The sludge was initially discovered in Turkey in 2007, but researchers believe this is the first time it has been seen in such a massive scale.

The substance has now spread throughout the coasts of the Sea of Marmara, which divides the Asian and European parts of Istanbul, the country’s metropolis.

“Of course, it has an impact on our work,” Mahsum Daga, a 42-year-old fisherman, told the Agence France-Presse news agency.

“Have you ever seen what it does to shellfish? Because it gets in the way when they open up, it stops them from closing up again.
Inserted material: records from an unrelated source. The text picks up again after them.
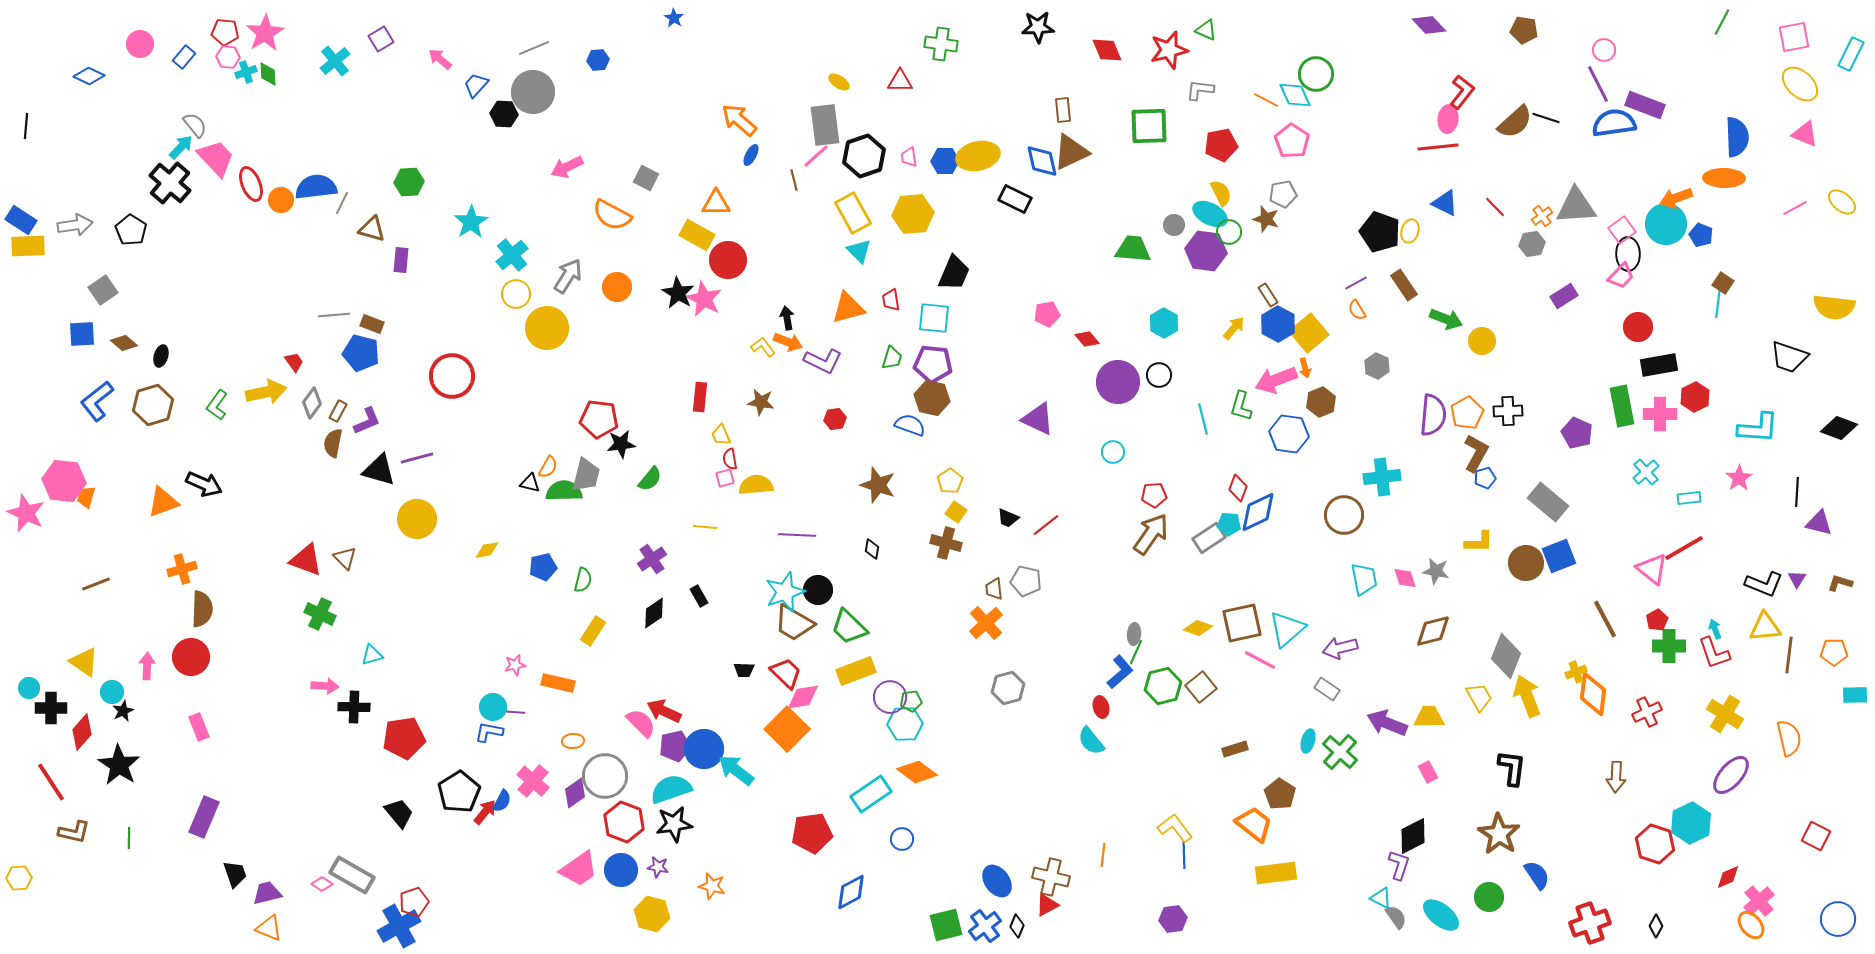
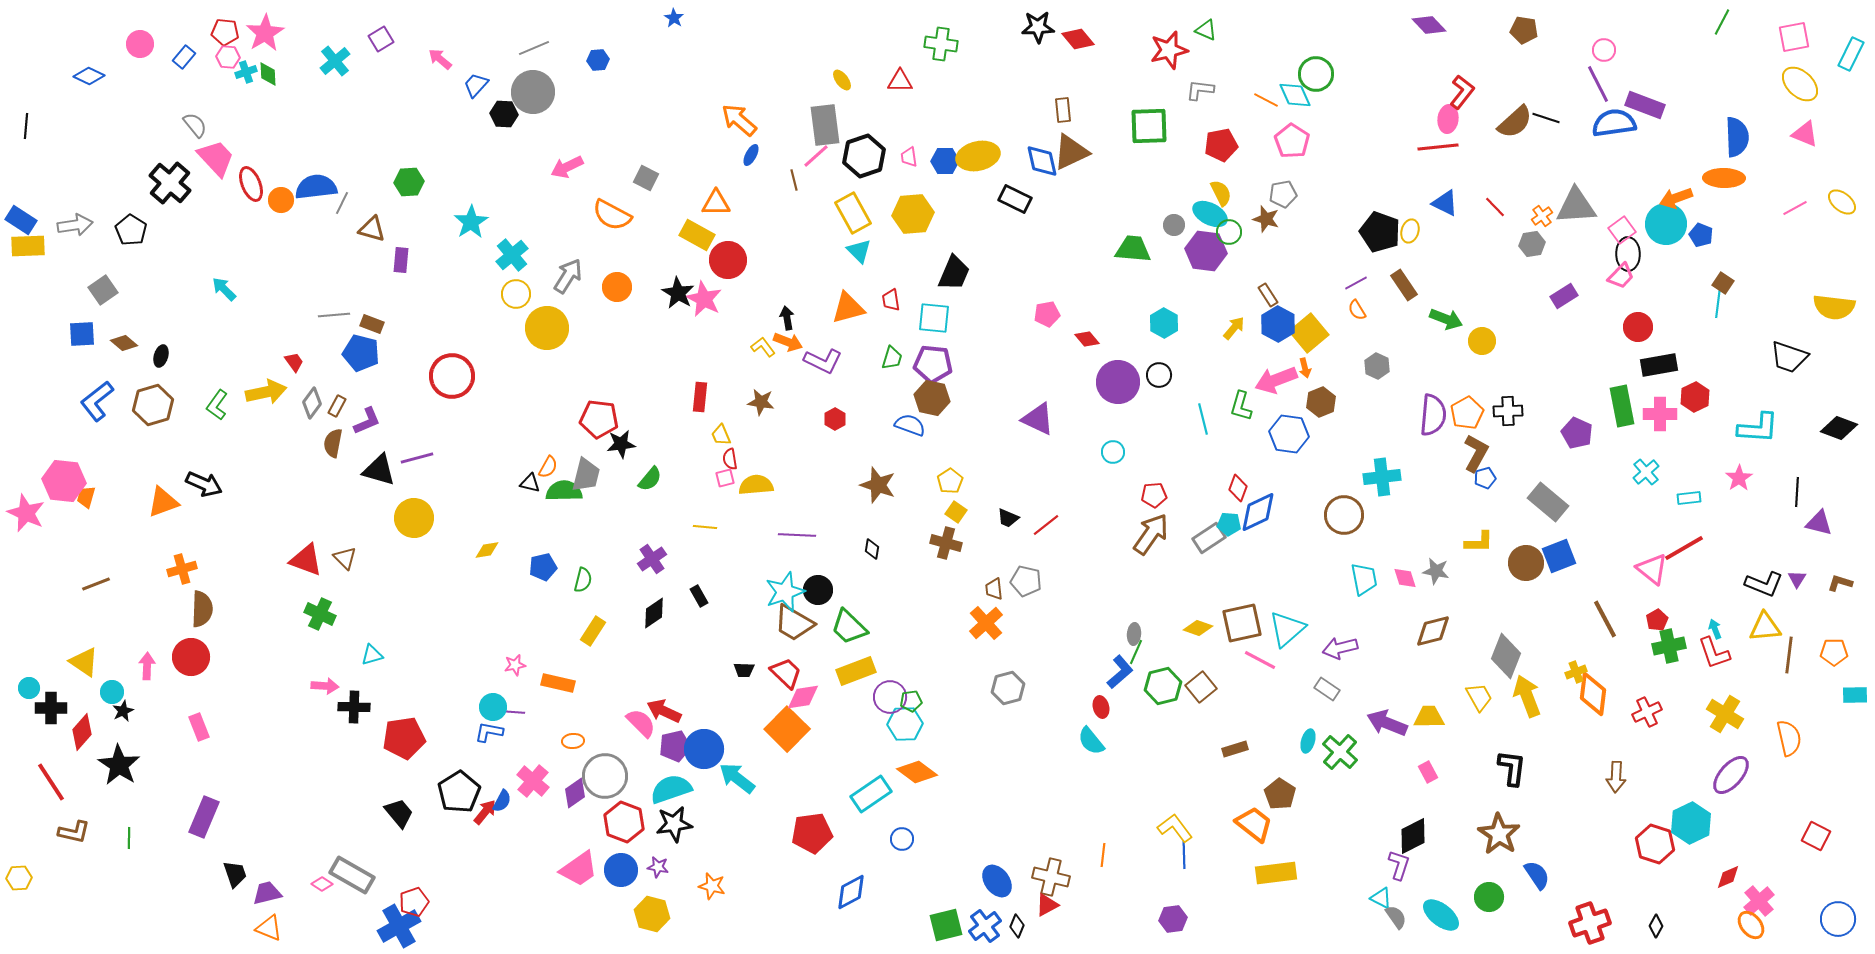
red diamond at (1107, 50): moved 29 px left, 11 px up; rotated 16 degrees counterclockwise
yellow ellipse at (839, 82): moved 3 px right, 2 px up; rotated 20 degrees clockwise
cyan arrow at (181, 147): moved 43 px right, 142 px down; rotated 88 degrees counterclockwise
brown rectangle at (338, 411): moved 1 px left, 5 px up
red hexagon at (835, 419): rotated 20 degrees counterclockwise
yellow circle at (417, 519): moved 3 px left, 1 px up
green cross at (1669, 646): rotated 12 degrees counterclockwise
cyan arrow at (736, 770): moved 1 px right, 8 px down
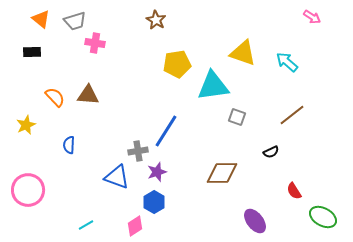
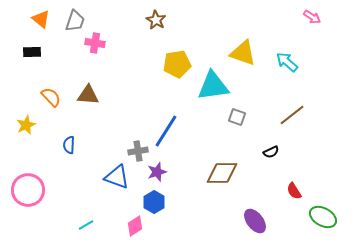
gray trapezoid: rotated 55 degrees counterclockwise
orange semicircle: moved 4 px left
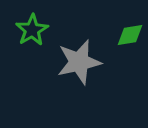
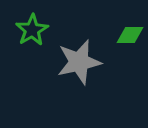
green diamond: rotated 8 degrees clockwise
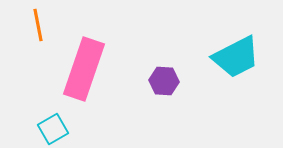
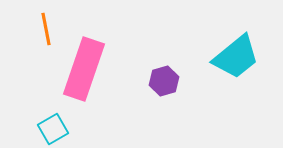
orange line: moved 8 px right, 4 px down
cyan trapezoid: rotated 12 degrees counterclockwise
purple hexagon: rotated 20 degrees counterclockwise
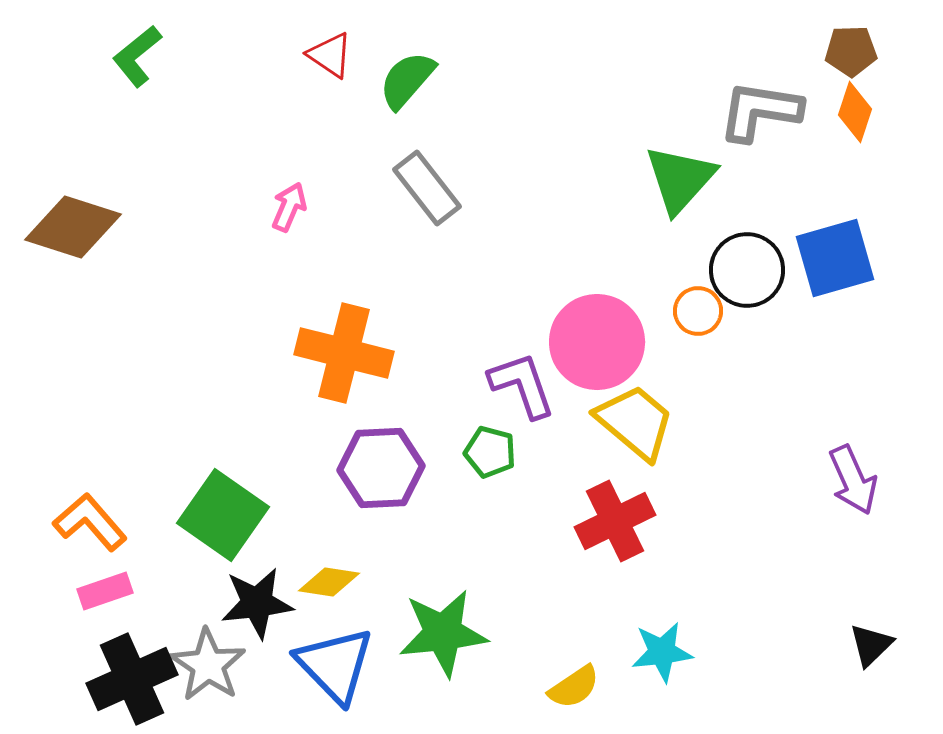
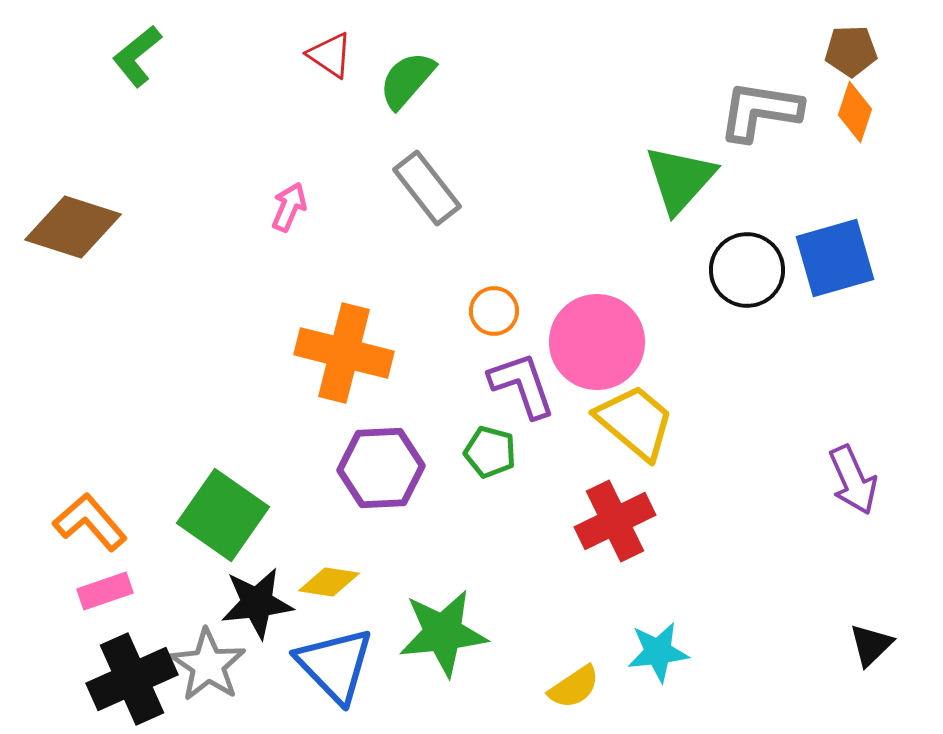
orange circle: moved 204 px left
cyan star: moved 4 px left
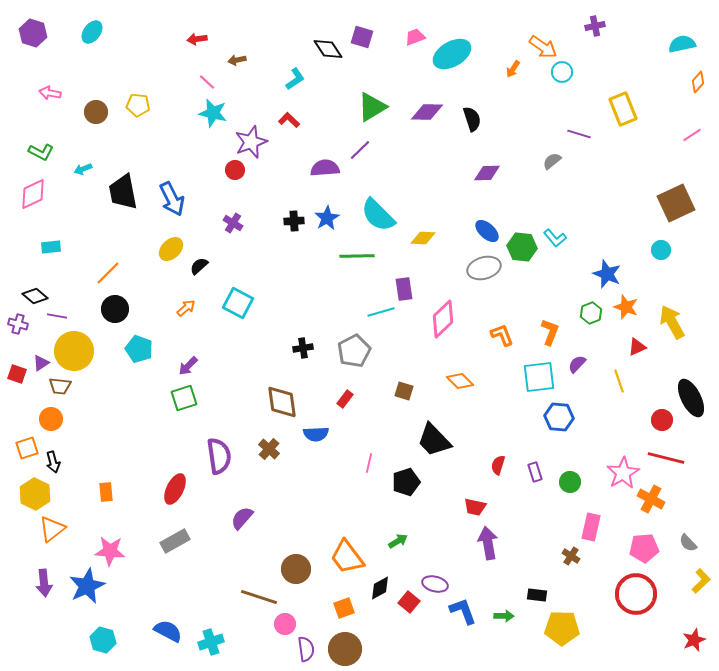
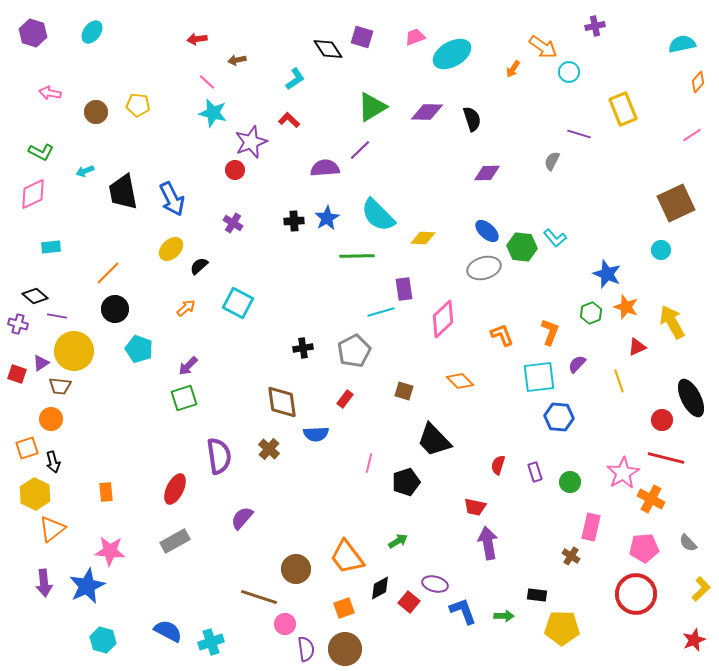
cyan circle at (562, 72): moved 7 px right
gray semicircle at (552, 161): rotated 24 degrees counterclockwise
cyan arrow at (83, 169): moved 2 px right, 2 px down
yellow L-shape at (701, 581): moved 8 px down
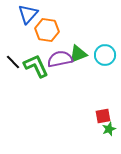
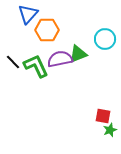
orange hexagon: rotated 10 degrees counterclockwise
cyan circle: moved 16 px up
red square: rotated 21 degrees clockwise
green star: moved 1 px right, 1 px down
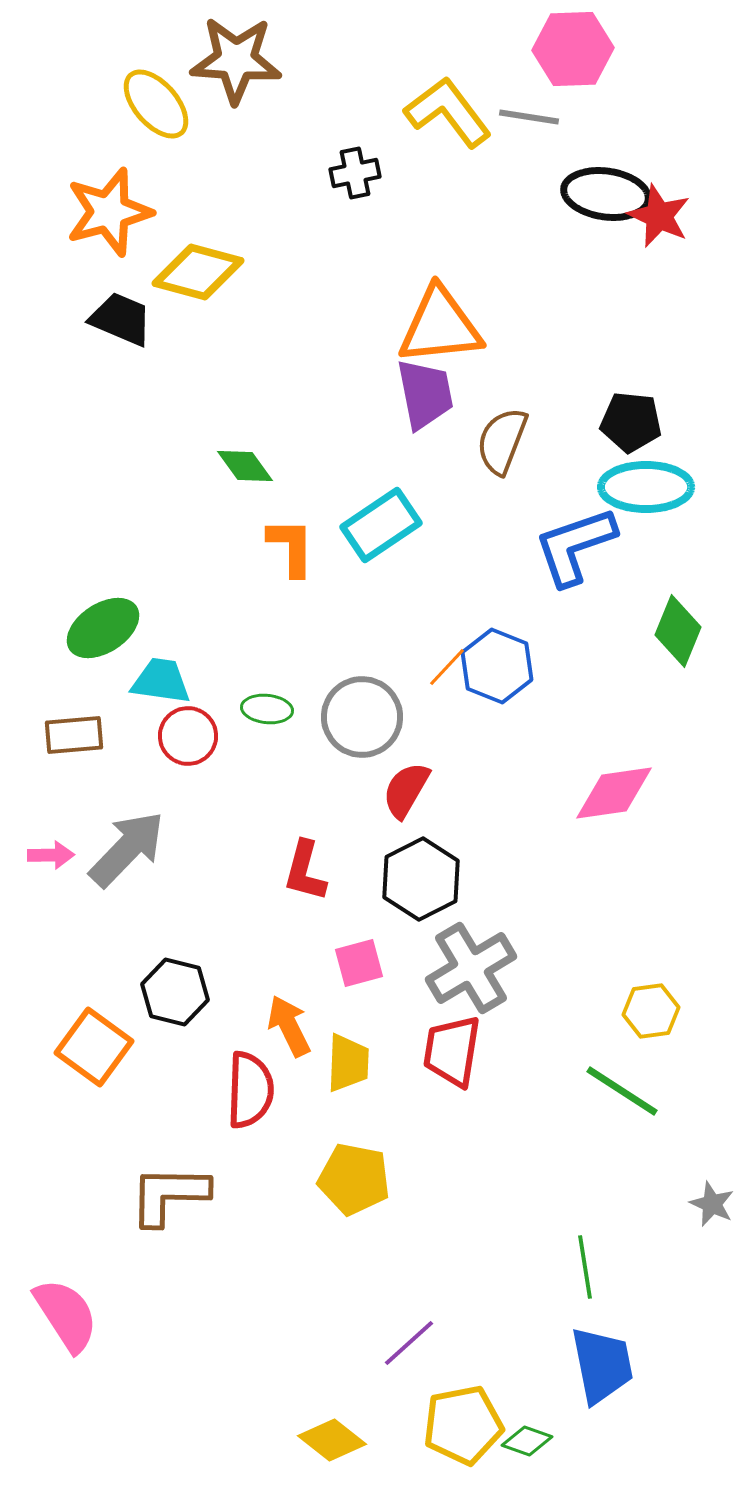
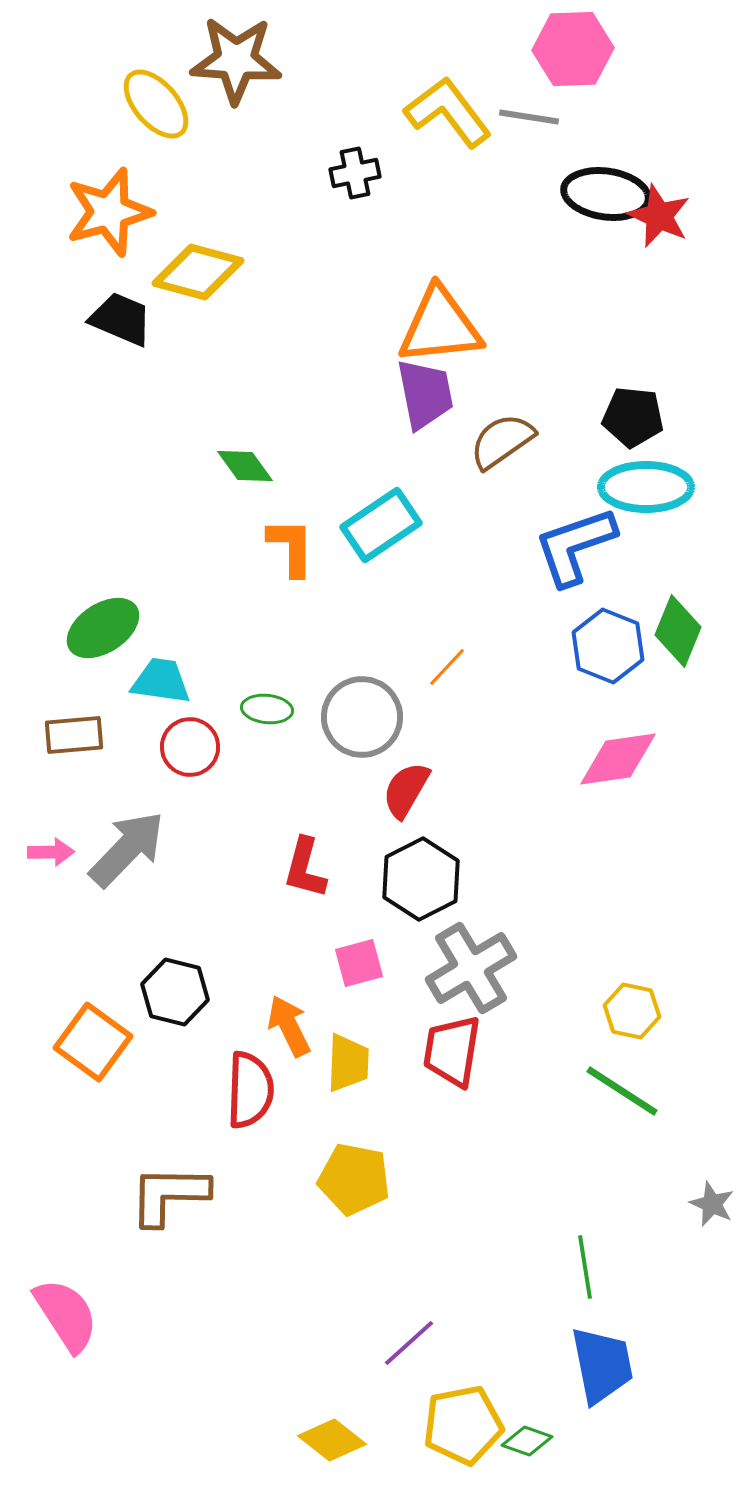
black pentagon at (631, 422): moved 2 px right, 5 px up
brown semicircle at (502, 441): rotated 34 degrees clockwise
blue hexagon at (497, 666): moved 111 px right, 20 px up
red circle at (188, 736): moved 2 px right, 11 px down
pink diamond at (614, 793): moved 4 px right, 34 px up
pink arrow at (51, 855): moved 3 px up
red L-shape at (305, 871): moved 3 px up
yellow hexagon at (651, 1011): moved 19 px left; rotated 20 degrees clockwise
orange square at (94, 1047): moved 1 px left, 5 px up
All of the sea snails in this area have died.”

The sludge is consuming the entire sea from the surface to the bottom, according to Professor Barş Saliholu, head of METU’s Institute of Maritime Sciences.

He told Demirören News Agency (DHA) on Friday, “We’ve seen a gel-like structure spreading across the sea and never witnessed such a massive bulk before.”

“Studies reveal the mucilage is not only on the surface currently but also reaches 25 to 30 metres (80-100ft) deep,” Cevahir Efe Akcelik, an environment engineer and secretary general of the Union of Chambers of Turkish Engineers and Architects, told AFP.

According to Saliholu, rising pollution and a lack of waste management are exacerbating the problem, resulting in drastically lower oxygen levels at sea.

“Agricultural and industrial garbage poured into the sea from deltas and tributaries exacerbated the problem.

“At the very least, we need to cut pollution in half. Within five to six years, reducing pollution by half would restore oxygen levels to normal. We need patience as well as quick action,” he continued.

Local wastewater treatment plants, according to Saliholu, need to be updated to prevent future outbreaks of sea snot and to reduce pollution in neighboring waterways.

Muharrem Balci, an Istanbul University biology professor, reportedly warned that the mucilage is now covering the sea surface “like a tent canvas,” which might have a fatal effect on marine life due to a lack of oxygen. This is a condensed version of the information.